Muristerone A increases Bcl-x_L mRNA and protein expression. Analysis of Bcl-x_L protein levels by Western blot demonstrated that incubation of RKO cells with 3 μM muristerone A for 24 h upregulates the amount of Bcl-x_L protein (lane 2 compared with lane 1). Induction of apoptosis by recombinant hFasL (10 ng/ml) led to a dramatic decrease in Bcl-x_L levels in RKO cells (lane 3), presumably due to the previously described cleavage by activated Casp-3.^{41, 42} When the cells were preincubated with muristerone A before addition of FasL, Bcl-x_L protein levels were stabilized and did not vanish (lane 4). The control incubation of the membrane with anti-actin antibody proves equal protein loading. The lower part of the figure shows bcl-x_L mRNA levels in RKO cells, as determined by Northern blot analysis. Cells were incubated for 24 h with 3 μM muristerone A and/or with 20 ng/ml FasL for 4 h. Treatment of cells with muristerone A increased bcl-x_L mRNA levels, a result that confirmed the data obtained by gene expression profiling with Affymetrix oligonucleotide arrays (see Table 1). 18S and 28S rRNAs are displayed as loading controls. Both Western blot and Northern blot experiments were repeated twice with similar results

We then analyzed bcl-x_L mRNA levels in RKO cells upon muristerone A treatment to find out whether the increase in Bcl-x_L protein is due to transcriptional upregulation of the gene. As shown in Figure 5, addition of muristerone A results in enhanced bcl-x_L mRNA amounts in the absence or presence of recombinant hFasL. As a conclusion, muristerone A stimulates bcl-x_L mRNA transcription, leading to elevated Bcl-x_L protein levels.

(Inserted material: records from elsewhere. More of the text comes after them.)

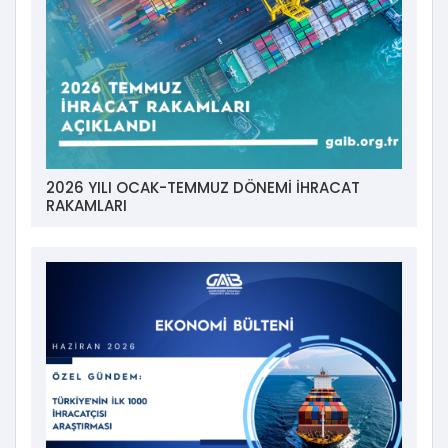
2026 YILI OCAK-TEMMUZ DÖNEMİ İHRACAT
RAKAMLARI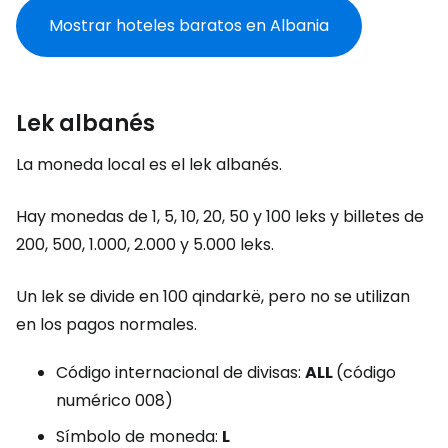
Mostrar hoteles baratos en Albania
Lek albanés
La moneda local es el lek albanés.
Hay monedas de 1, 5, 10, 20, 50 y 100 leks y billetes de
200, 500, 1.000, 2.000 y 5.000 leks.
Un lek se divide en 100 qindarkë, pero no se utilizan
en los pagos normales.
Código internacional de divisas:
ALL
(código
numérico 008)
Símbolo de moneda:
L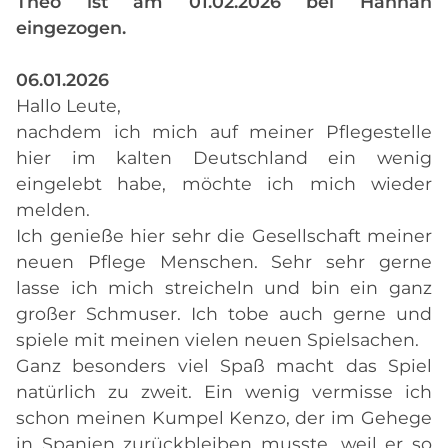
Theo ist am 01.02.2026 bei Hannah
eingezogen.
06.01.2026
Hallo Leute,
nachdem ich mich auf meiner Pflegestelle
hier im kalten Deutschland ein wenig
eingelebt habe, möchte ich mich wieder
melden.
Ich genieße hier sehr die Gesellschaft meiner
neuen Pflege Menschen. Sehr sehr gerne
lasse ich mich streicheln und bin ein ganz
großer Schmuser. Ich tobe auch gerne und
spiele mit meinen vielen neuen Spielsachen.
Ganz besonders viel Spaß macht das Spiel
natürlich zu zweit. Ein wenig vermisse ich
schon meinen Kumpel Kenzo, der im Gehege
in Spanien zurückbleiben musste, weil er so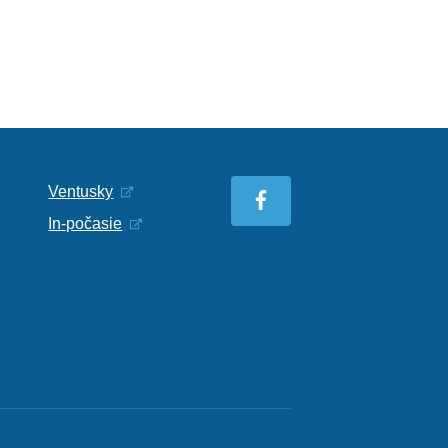
Ventusky
In-počasie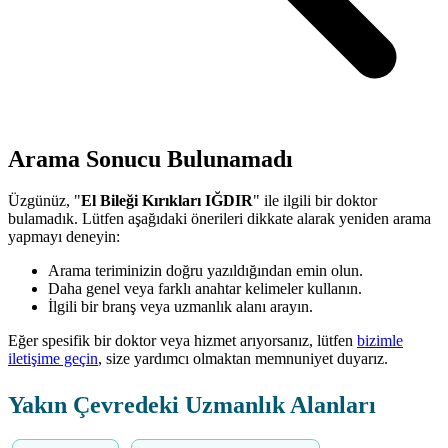
Arama Sonucu Bulunamadı
Üzgünüz, "
El Bileği Kırıkları IĞDIR
" ile ilgili bir doktor
bulamadık. Lütfen aşağıdaki önerileri dikkate alarak yeniden arama
yapmayı deneyin:
Arama teriminizin doğru yazıldığından emin olun.
Daha genel veya farklı anahtar kelimeler kullanın.
İlgili bir branş veya uzmanlık alanı arayın.
Eğer spesifik bir doktor veya hizmet arıyorsanız, lütfen
bizimle
iletişime geçin
, size yardımcı olmaktan memnuniyet duyarız.
Yakın Çevredeki Uzmanlık Alanları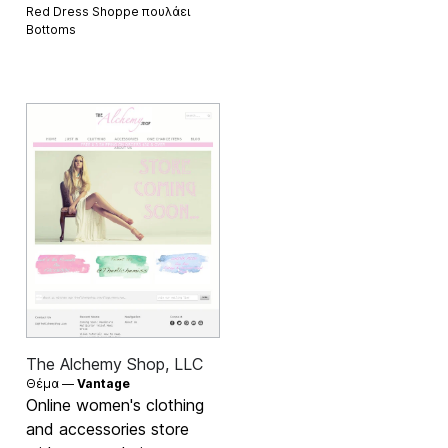
Red Dress Shoppe πουλάει
Bottoms
The Alchemy Shop, LLC
Θέμα —
Vantage
Online women's clothing
and accessories store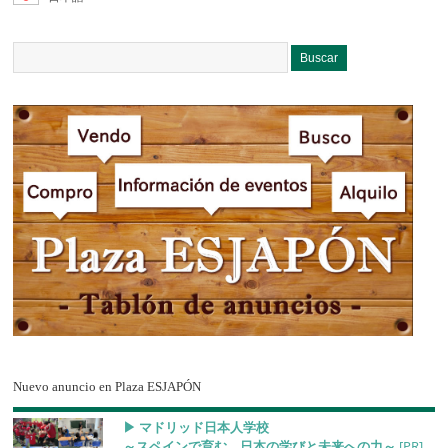
Nuevo anuncio en Plaza ESJAPÓN
▶︎ マドリッド日本人学校
～スペインで育む、日本の学びと未来への力～
[PR]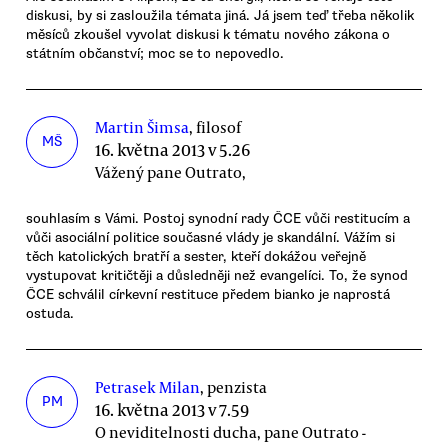
diskusi, by si zasloužila témata jiná. Já jsem teď třeba několik
měsíců zkoušel vyvolat diskusi k tématu nového zákona o
státním občanství; moc se to nepovedlo.
Martin Šimsa
, filosof
MŠ
16. května 2013 v 5.26
Vážený pane Outrato,
souhlasím s Vámi. Postoj synodní rady ČCE vůči restitucím a
vůči asociální politice současné vlády je skandální. Vážím si
těch katolických bratří a sester, kteří dokážou veřejně
vystupovat kritičtěji a důsledněji než evangelíci. To, že synod
ČCE schválil církevní restituce předem bianko je naprostá
ostuda.
Petrasek Milan
, penzista
PM
16. května 2013 v 7.59
O neviditelnosti ducha, pane Outrato -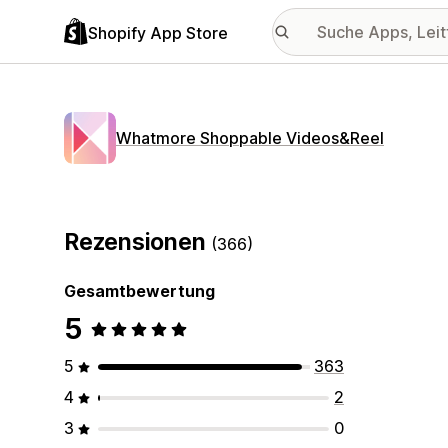
Shopify App Store
Whatmore Shoppable Videos&Reel
Rezensionen
(366)
Gesamtbewertung
5
5
363
4
2
3
0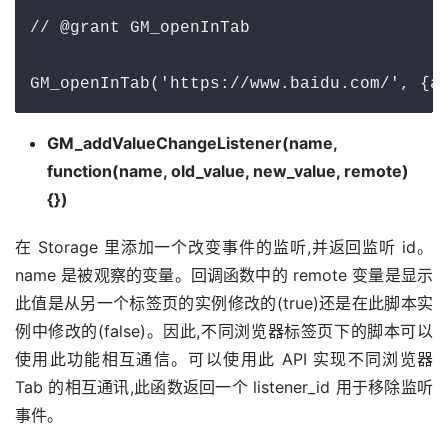
// @grant GM_openInTab

GM_openInTab('https://www.baidu.com/', {a
GM_addValueChangeListener(name,
function(name, old_value, new_value, remote)
{})
在 Storage 里添加一个改变事件的监听,并返回监听 id。
name 是被观察的变量。回调函数中的 remote 变量是显示
此值是从另一个标签页的实例修改的(true)还是在此脚本实
例中修改的(false)。因此,不同浏览器标签页下的脚本可以
使用此功能相互通信。可以使用此 API 实现不同浏览器 
Tab 的相互通讯,此函数返回一个 listener_id 用于移除监听
事件。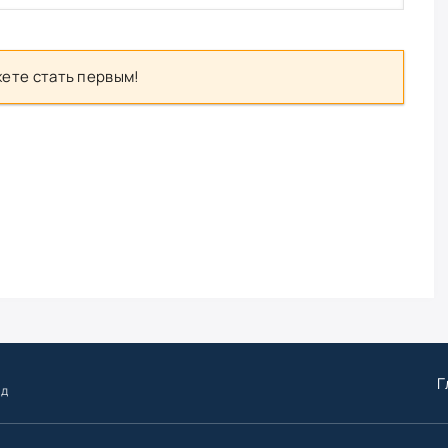
ете стать первым!
Г
ид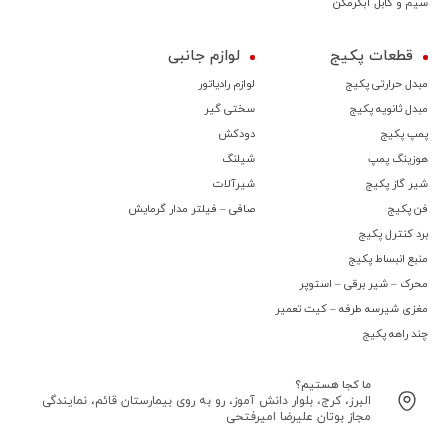
سیم و کابل آبگرمکن
قطعات پکیج
لوازم جانبی
مبدل حرارتی پکیج
لوازم رادیاتور
مبدل ثانویه پکیج
سختی گیر
پمپ پکیج
دودکش
هوزینگ پمپ
شیلنگ
شیر گاز پکیج
شیرآلات
فن پکیج
صافی – فیلتر مدار گرمایش
برد کنترل پکیج
منبع انبساط پکیج
محرک – شیر برقی – استوپر
مغزی شیرسه طرفه – کیت تعمیر
چند راهه پکیج
ما کجا هستیم؟
البرز، کرج، بلوار دانش آموز، رو به روی بیمارستان قائم، نمایندگی
مجاز بوتان علیرضا امیرفتحی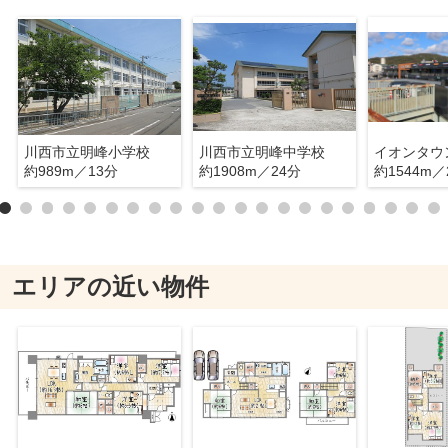
川西市立明峰小学校
川西市立明峰中学校
イオンタウ
約989m／13分
約1908m／24分
約1544m／
エリアの近い物件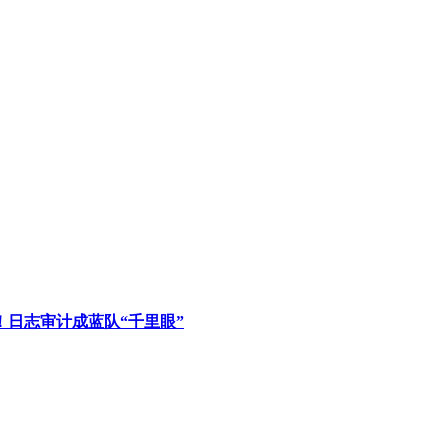
盖！日志审计成蓝队“千里眼”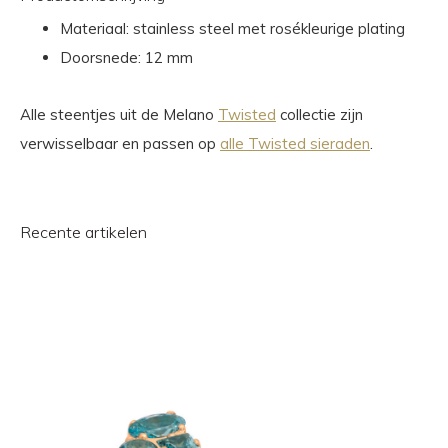
Materiaal: stainless steel met rosékleurige plating
Doorsnede: 12 mm
Alle steentjes uit de Melano
Twisted
collectie zijn
verwisselbaar en passen op
alle Twisted sieraden
.
Recente artikelen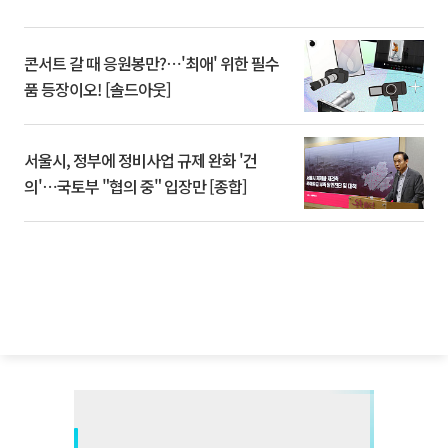
콘서트 갈 때 응원봉만?⋯'최애' 위한 필수
품 등장이오! [솔드아웃]
서울시, 정부에 정비사업 규제 완화 '건
의'⋯국토부 "협의 중" 입장만 [종합]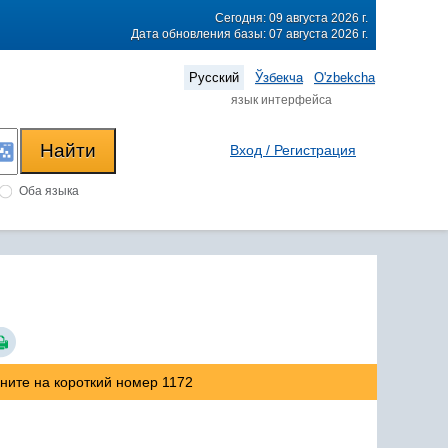
Сегодня: 09 августа 2026 г.
Дата обновления базы: 07 августа 2026 г.
Русский
Ўзбекча
O'zbekcha
язык интерфейса
Вход / Регистрация
Оба языка
оните на короткий номер 1172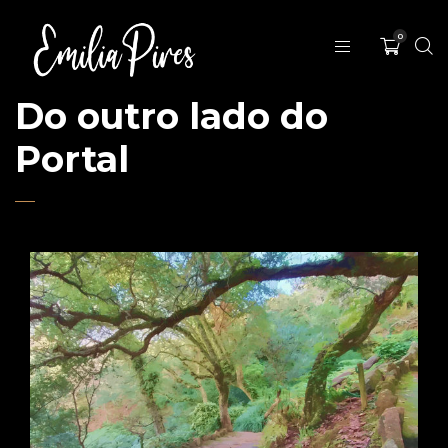
0
Do outro lado do
Portal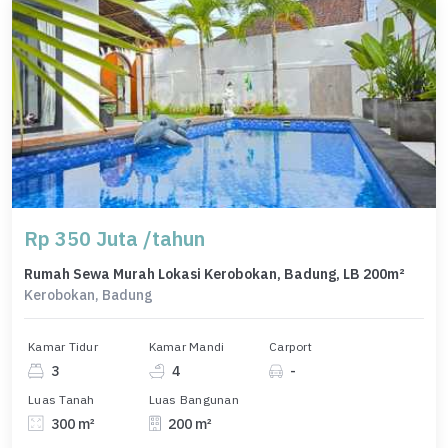
Rp 350 Juta /tahun
Rumah Sewa Murah Lokasi Kerobokan, Badung, LB 200m²
Kerobokan, Badung
Kamar Tidur
Kamar Mandi
Carport
3
4
-
Luas Tanah
Luas Bangunan
300 m²
200 m²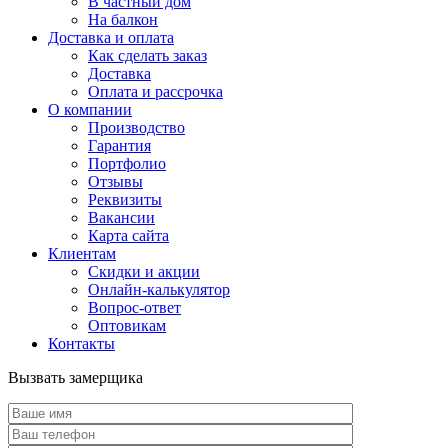
В частный дом
На балкон
Доставка и оплата
Как сделать заказ
Доставка
Оплата и рассрочка
О компании
Производство
Гарантия
Портфолио
Отзывы
Реквизиты
Вакансии
Карта сайта
Клиентам
Скидки и акции
Онлайн-калькулятор
Вопрос-ответ
Оптовикам
Контакты
Вызвать замерщика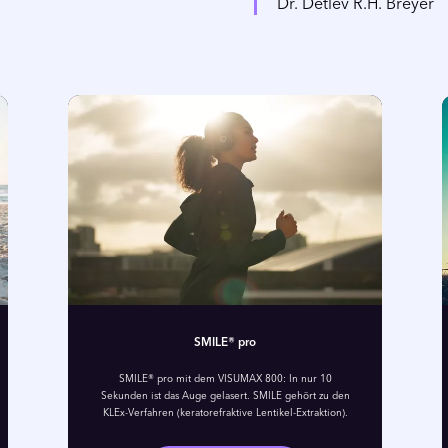
Dr. Detlev R.H. Breyer
SMILE® pro
SMILE® pro mit dem VISUMAX 800: In nur 10
Sekunden ist das Auge gelasert. SMILE gehört zu den
KLEx-Verfahren (keratorefraktive Lentikel-Extraktion).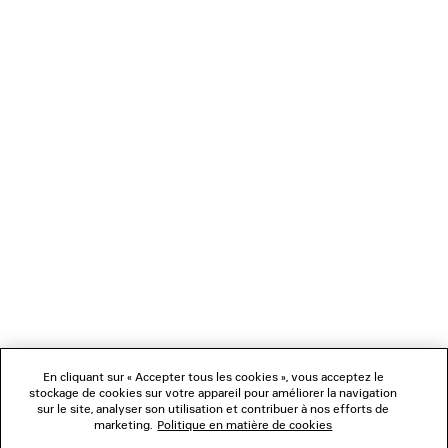
CHARGEMENT...
1
2
NEWSLETTER
3
4
5
SERVICE CLIENT
6
7
8
L'ENTREPRISE
En cliquant sur « Accepter tous les cookies », vous acceptez le
NOUS SUIVRE
stockage de cookies sur votre appareil pour améliorer la navigation
sur le site, analyser son utilisation et contribuer à nos efforts de
marketing.
Politique en matière de cookies
BOUTIQUES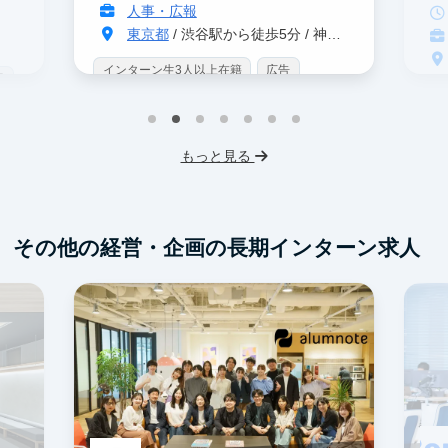
人事・広報
東京都
/ 渋谷駅から徒歩5分 / 神泉駅から徒歩3分
インターン生3人以上在籍
広告
界
イ
未経験OK
IT業界
ゲーム業界
プ
スタートアップ
土日勤務可
もっと見る
テ
フレックス勤務
服装髪型自由
ス
交通費支給
フ
その他の経営・企画の長期インターン求人
交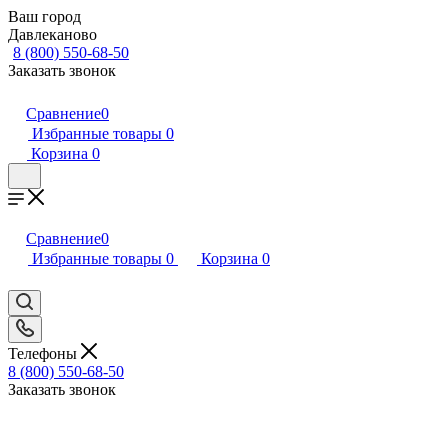
Ваш город
Давлеканово
8 (800) 550-68-50
Заказать звонок
Сравнение
0
Избранные товары
0
Корзина
0
Сравнение
0
Избранные товары
0
Корзина
0
Телефоны
8 (800) 550-68-50
Заказать звонок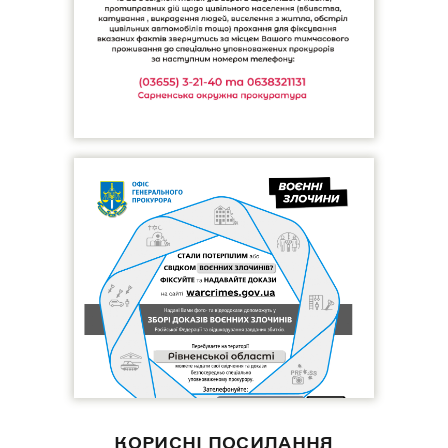
КОРИСНІ ПОСИЛАННЯ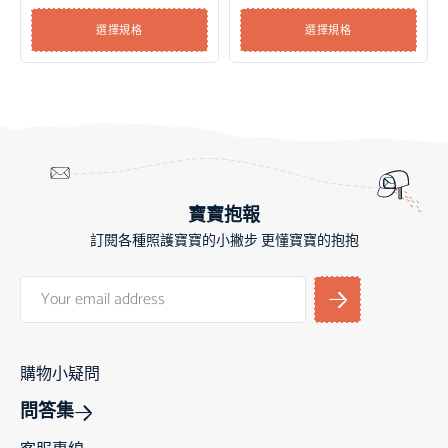
選擇規格
選擇規格
寶寶抱報
訂閱各種照護寶寶的小撇步 更懂寶寶的抱抱
購物小疑問
問答集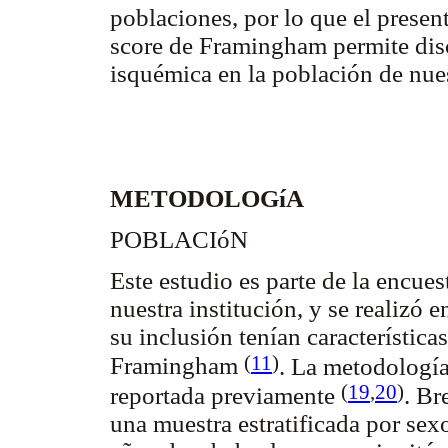
poblaciones, por lo que el present
score de Framingham permite discr
isquémica en la población de nues
METODOLOGíA
POBLACIóN
Este estudio es parte de la encues
nuestra institución, y se realizó 
su inclusión tenían característica
(
11
)
Framingham
. La metodología
(
19
,
20
)
reportada previamente
. Br
una muestra estratificada por sex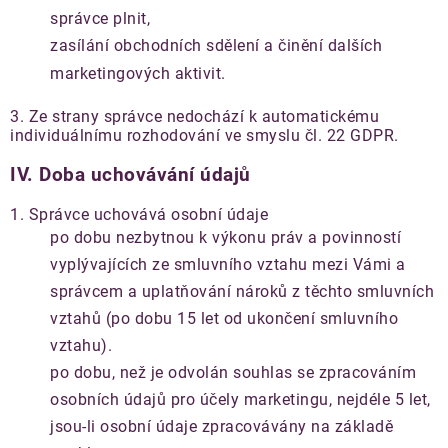
správce plnit,
zasílání obchodních sdělení a činění dalších
marketingových aktivit.
3. Ze strany správce nedochází k automatickému
individuálnímu rozhodování ve smyslu čl. 22 GDPR.
IV.
Doba uchovávání údajů
1. Správce uchovává osobní údaje
po dobu nezbytnou k výkonu práv a povinností
vyplývajících ze smluvního vztahu mezi Vámi a
správcem a uplatňování nároků z těchto smluvních
vztahů (po dobu 15 let od ukončení smluvního
vztahu).
po dobu, než je odvolán souhlas se zpracováním
osobních údajů pro účely marketingu, nejdéle 5 let,
jsou-li osobní údaje zpracovávány na základě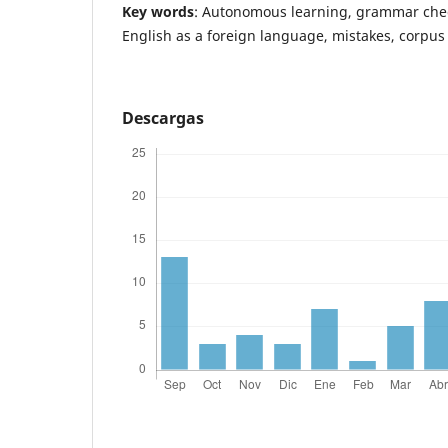
Key words
: Autonomous learning, grammar chec
English as a foreign language, mistakes, corpus 
Descargas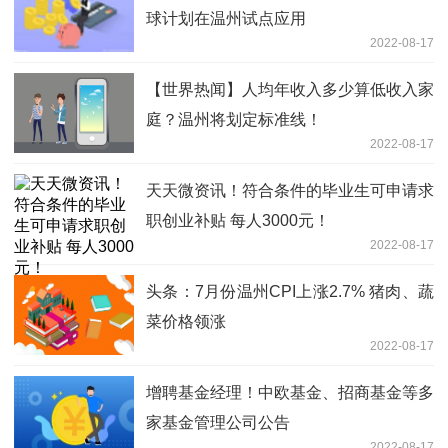
球计划在温州试点应用
2022-08-17
【世界热闻】人均年收入多少算低收入家
庭？温州将划定标准线！
2022-08-17
天天微资讯！符合条件的毕业生可申请求
职创业补贴 每人3000元！
2022-08-17
头条：7月份温州CPI上涨2.7% 猪肉、蔬
菜价格领涨
2022-08-17
增聘基金经理！中欧基金、招商基金等多
家基金管理公司公告
2022-08-17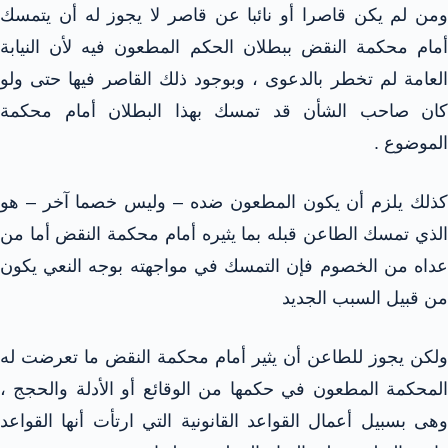
ومن لم يكن قاصرا أو نائبا عن قاصر لا يجوز له أن يتمسك
أمام محكمة النقض ببطلان الحكم المطعون فيه لأن النيابة
العامة لم تخطر بالدعوى ، وبوجود ذلك القاصر فيها حتى ولو
كان صاحب الشأن قد تمسك بهذا البطلان أمام محكمة
الموضوع .
كذلك يلزم أن يكون المطعون ضده – وليس خصما آخر – هو
الذي تمسك الطاعن قبله بما يثيره أمام محكمة النقض أما من
عداه من الخصوم فإن التمسك في مواجهته بوجه النعي يكون
من قبيل السبب الجديد
ولكن يجوز للطاعن أن يثير أمام محكمة النقض ما تعرضت له
المحكمة المطعون في حكمها من الوقائع أو الأدلة والحجج ،
وهى بسبيل أعمال القواعد القانونية التي ارتأت أنها القواعد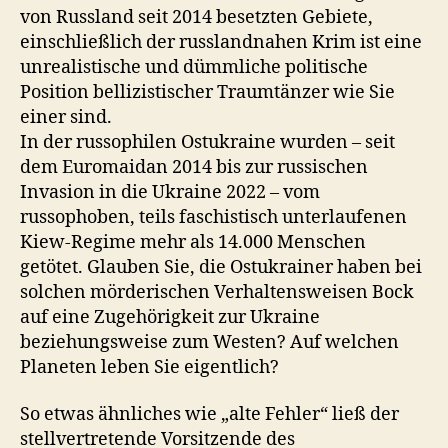
von Russland seit 2014 besetzten Gebiete,
einschließlich der russlandnahen Krim ist eine
unrealistische und dümmliche politische
Position bellizistischer Traumtänzer wie Sie
einer sind.
In der russophilen Ostukraine wurden – seit
dem Euromaidan 2014 bis zur russischen
Invasion in die Ukraine 2022 – vom
russophoben, teils faschistisch unterlaufenen
Kiew-Regime mehr als 14.000 Menschen
getötet. Glauben Sie, die Ostukrainer haben bei
solchen mörderischen Verhaltensweisen Bock
auf eine Zugehörigkeit zur Ukraine
beziehungsweise zum Westen? Auf welchen
Planeten leben Sie eigentlich?
So etwas ähnliches wie „alte Fehler“ ließ der
stellvertretende Vorsitzende des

In addition to its established mitochondria-related antiapoptotic activity, Bcl-x_L has been implicated in the inhibition of Casp-8 activation after treatment of cells with the death ligand TRAIL.⁴⁵ Such data are consistent with our observation that muristerone A induces upregulation of Bcl-x_L and prevents Casp-8 activation after apoptotic death receptor triggering.

Muristerone A influences gene expression in mammalian carcinoma cells

Mammalian steroid hormones bind to nuclear hormone receptors and thereby activate gene transcription.⁴⁶ Since muristerone A protects human RKO cells from apoptosis only after several hours of preincubation, it is reasonable to assume that this and other ecdysone analogs influence mammalian gene regulation. We therefore analyzed the gene expression profile of untreated and muristerone A-treated RKO cells (the latter with or without incubation with hFasL for 24 h) using the Affymetrix oligonucleotide array HG-U95A. Some of the results are presented in Table 1.

Table 1 Differentially expressed genes in RKO cells treated with muristerone A and hFasL

Incubation of RKO cells with muristerone A did indeed influence gene expression. Table 1 shows a selection of differentially expressed genes. Notably, bcl-x_L mRNA was upregulated upon muristerone A treatment, which is consistent with our finding that Bcl-x_L RNA and protein levels were elevated in RKO cells incubated with the hormone.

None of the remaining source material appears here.